Pengalaman krisis sub-prime mortgage tentu sangat pedih. Tidak ada yang mau mengulanginya lagi, amit-amit.
Namun, kebetulan saat ini kondisi yang mirip-mirip sedang terjadi di Indonesia. Pihak yang terlibat pun sama, yaitu bank sentral.
Kemarin, Bank Indonesia (BI) memutuskan untuk menghapus ketentuan uang muka KPR untuk seluruh tipe rumah tapak, rumah susun, sampai ruko dan rukan. Kebijakan ini berlaku mulai 1 Maret 2021 hingga 31 Desember 2021.
Seperti The Fed pada era Greenspan, BI pun sudah berkali-kali memangkas suku bunga acuan. Sejak awal tahun lalu, BI 7 Day Reverse Repo Rate sudah dipotong 125 basis poin (bps).
Apakah keputusan BI membebaskan uang muka KPR dapat menyebabkan penggelembungan harga aset (asset price bubble)? Apakah krisis sub-prime mortgage bisa terjadi di Indonesia?
Mungkin tidak. Pertama, bebas uang muka KPR belum tentu bisa mendongkrak permintaan rumah. Sebab, suku bunga KPR di Tanah Air masih relatif tinggi. Kalau permintaan mash terbatas, bubble tidak akan terbentuk.
Mengutip data Otoritas Jasa Keuangan (OJK), rata-rata suku bunga KPR dalam rupiah pada November 2020 adalah 8,32% per tahun. Dibandingkan dengan periode yang sama tahun sebelumnya, memang ada penurunan 48 bps masih jauh dibandingkan laju penurunan bunga acuan.
Suku bunga KPR di Indonesia memang terus bergerak turun. Namun disandingkan dengan negara-negara lain di Asia, Indonesia masih yang tertinggi.

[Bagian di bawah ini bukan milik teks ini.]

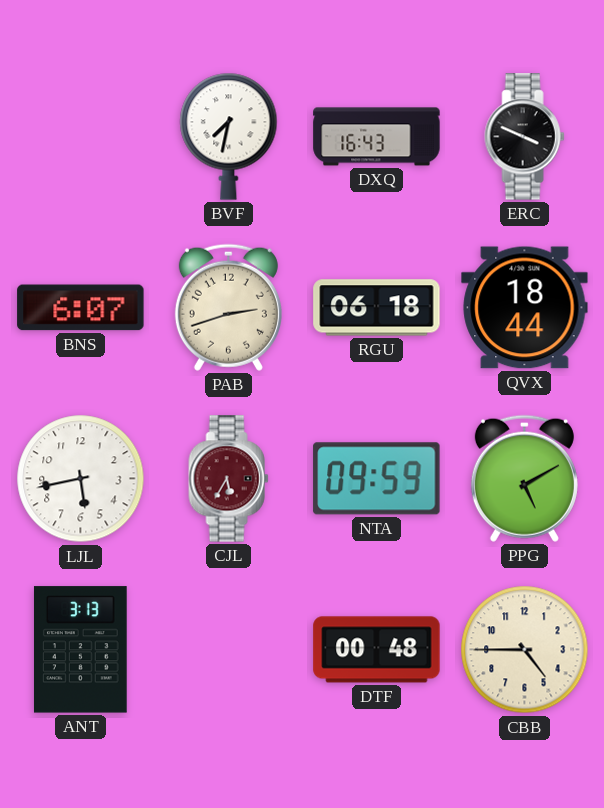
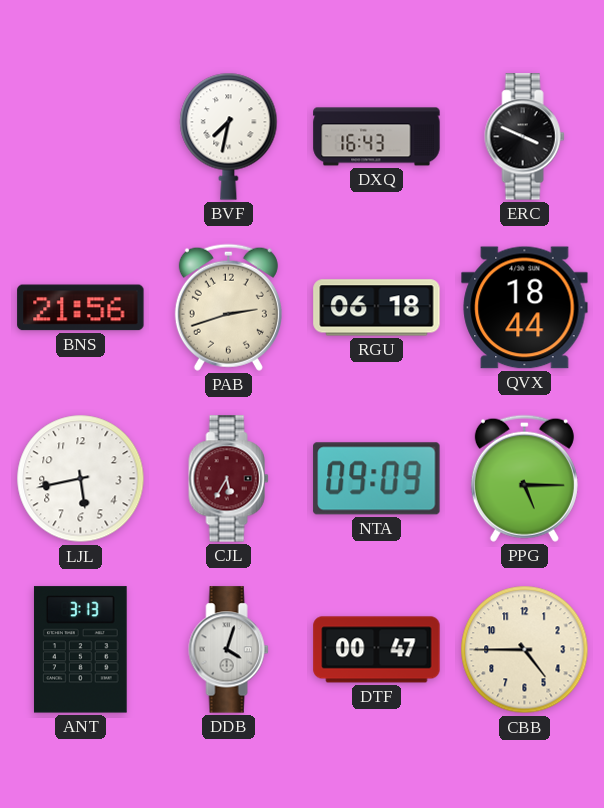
BNS: 6:07 -> 21:56
NTA: 09:59 -> 09:09
PPG: 5:10 -> 5:15
DDB: none -> 4:03
DTF: 00:48 -> 00:47
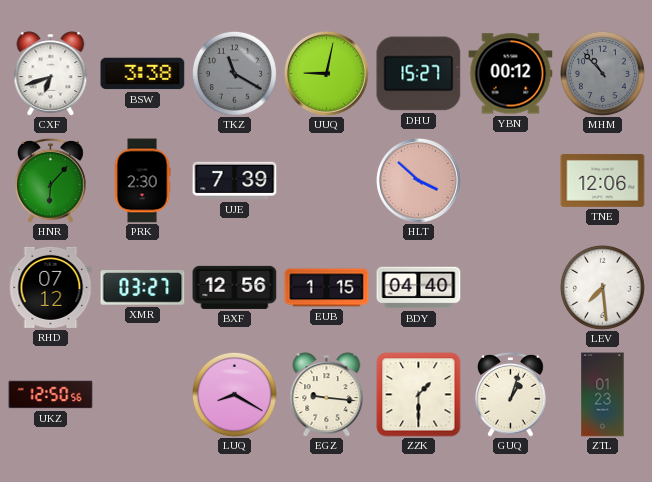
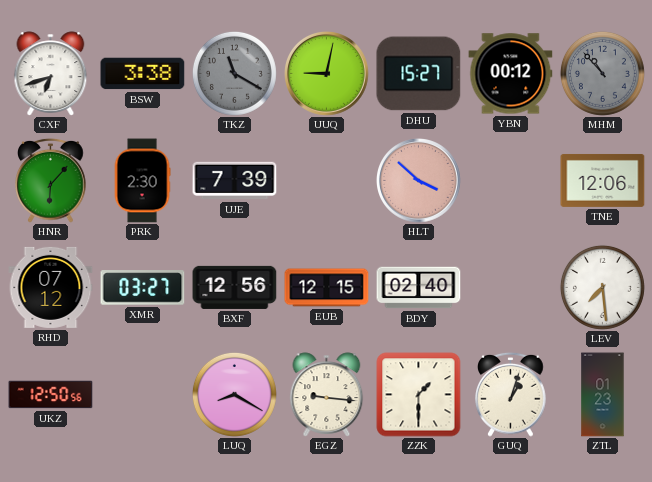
EUB: 1:15 -> 12:15
BDY: 04:40 -> 02:40
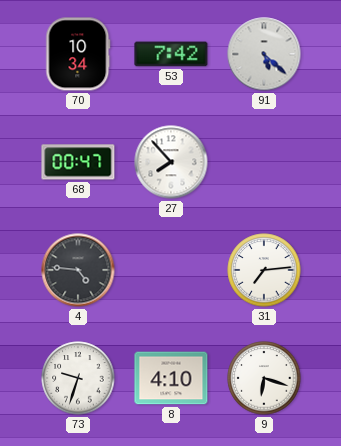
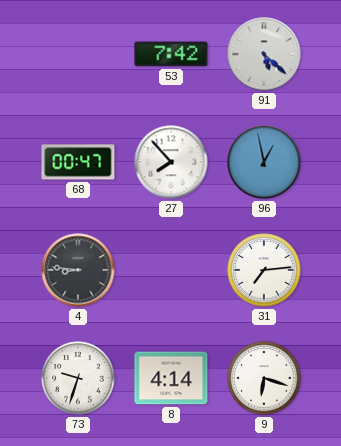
70: 10:34 -> none
96: none -> 12:58
4: 4:46 -> 8:46
8: 4:10 -> 4:14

Di Singapura, rata-rata suku bunga KPR untuk tenor 15 tahun ada di 2,84% per tahun. Sementara di China, rata-rata bunga KPR ada di 3,25% per tahun. Bahkan di Pakistan masih lebih rendah yakni 7,96% per tahun!
Kedua, sampai saat ini pasar produk derivatif di pasar keuangan Indonesia masih terbatas. Aset-aset canggih nan rumit seperti sub-prime mortgage (yang tidak tahu mana ujung mana pangkal) belum tersedia di Indonesia.
Di satu sisi, keterbatasan instrumen di pasar keuangan Ibu Pertiwi menunjukkan kedangkalan, kurang menarik, kurang asyik, kurang menantang. Namun di sisi lain, kertebatasan itu memberi rasa aman karena Indonesia terhindar dari risiko produk derivatif yang ruwet bin njelimet itu.